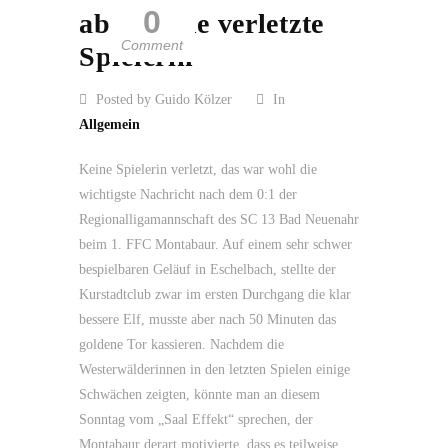
0
aber keine verletzte
Comment
Spielerin
Posted by Guido Kölzer
In
Allgemein
Keine Spielerin verletzt, das war wohl die
wichtigste Nachricht nach dem 0:1 der
Regionalligamannschaft des SC 13 Bad Neuenahr
beim 1. FFC Montabaur. Auf einem sehr schwer
bespielbaren Geläuf in Eschelbach, stellte der
Kurstadtclub zwar im ersten Durchgang die klar
bessere Elf, musste aber nach 50 Minuten das
goldene Tor kassieren. Nachdem die
Westerwälderinnen in den letzten Spielen einige
Schwächen zeigten, könnte man an diesem
Sonntag vom „Saal Effekt“ sprechen, der
Montabaur derart motivierte, dass es teilweise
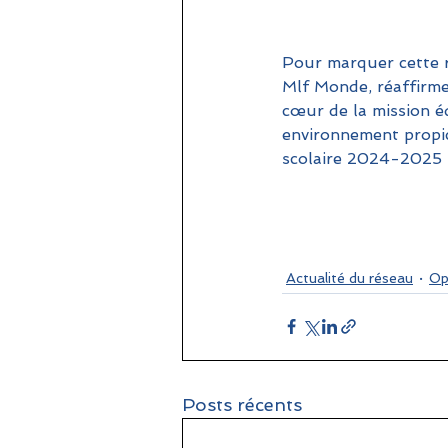
Pour marquer cette r
Mlf Monde, réaffirme 
cœur de la mission é
environnement propic
scolaire 2024-2025 ri
Actualité du réseau
Op
Posts récents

● THE TASK
Looking at the records, state how many lines contain "Spielerin" and write nothing besides that number.

● TASK RESULT
2